A Force of Nature: E. Lucy Braun

A Force for Nature: Lucy Braun is a newly released one-hour documentary about the life and legacies of E. Lucy Braun (1888-1971), one of the foremost ecologists in American history. KNLT is pleased to have played a small part in the film and is honored to be one of the many contributors. The documentary covers Braun’s extensive field research in the mountains of Eastern Kentucky during the 1930s. This fieldwork, and the loss of old-growth forests, prompted Braun to write Deciduous Forests of Eastern North America, and to became a conservation leader.
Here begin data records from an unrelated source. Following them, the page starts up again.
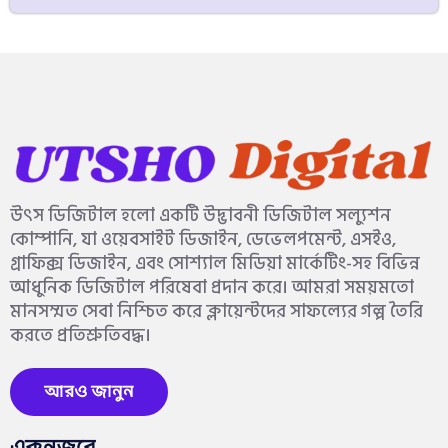
উৎস ডিজিটাল হলো একটি উদ্ভাবনী ডিজিটাল সল্যুশন
কোম্পানি, যা ওয়েবসাইট ডিজাইন, ডেভেলপমেন্ট, এসইও,
গ্রাফিক্স ডিজাইন, এবং সোশ্যাল মিডিয়া মার্কেটিং-সহ বিভিন্ন
আধুনিক ডিজিটাল পরিষেবা প্রদান করে। আমরা সময়মতো
মানসম্মত সেবা নিশ্চিত করে ক্লায়েন্টদের সাফল্যের গল্প তৈরি
করতে প্রতিশ্রুতিবদ্ধ।
আরও জানুন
The new documentary includes beautiful video and archival photographs from sites in Kentucky, including Lilley Cornett Woods (Letcher County), Blanton Forest State Nature Preserve (Harlan County), Lynn Fork of Leatherwood (Perry County), Pine Mountain (Southeast Kentucky), and Red River Gorge, (Daniel Boone National Forest). Braun wrote numerous articles and papers about Kentucky’s ecosystems. Her work inspired the establishment of the Save Kentucky’s Primeval Forest League and the Kentucky Natural Land Trust. It is no wonder the Kentucky Native Plant Society named Lucy Braun an inaugural member of the Kentucky Botany Hall of Fame in 2015.

Braun’s research was pivotal to science and in Kentucky led staff of the Kentucky Natural Heritage Program (part of the Office of Kentucky Nature Preserves) to Pine Mountain. In the mid-1990s State Ecologist Marc Evans was conducting natural area inventories along Pine Mountain and discovered 2,000 acres of old-growth forest near Harlan. This discovery led a group of friends to form Kentucky Natural Lands Trust and work with the Office of Kentucky Nature Preserves to protect the forest. Their efforts were successful and led to the creation of Blanton Forest State Nature Preserve, the largest remaining tract of old-growth forest in the Commonwealth. Lucy’s legacy lives on in KNLT’s ongoing efforts to protect the entire 125-mile Pine Mountain Wildlands Corridor.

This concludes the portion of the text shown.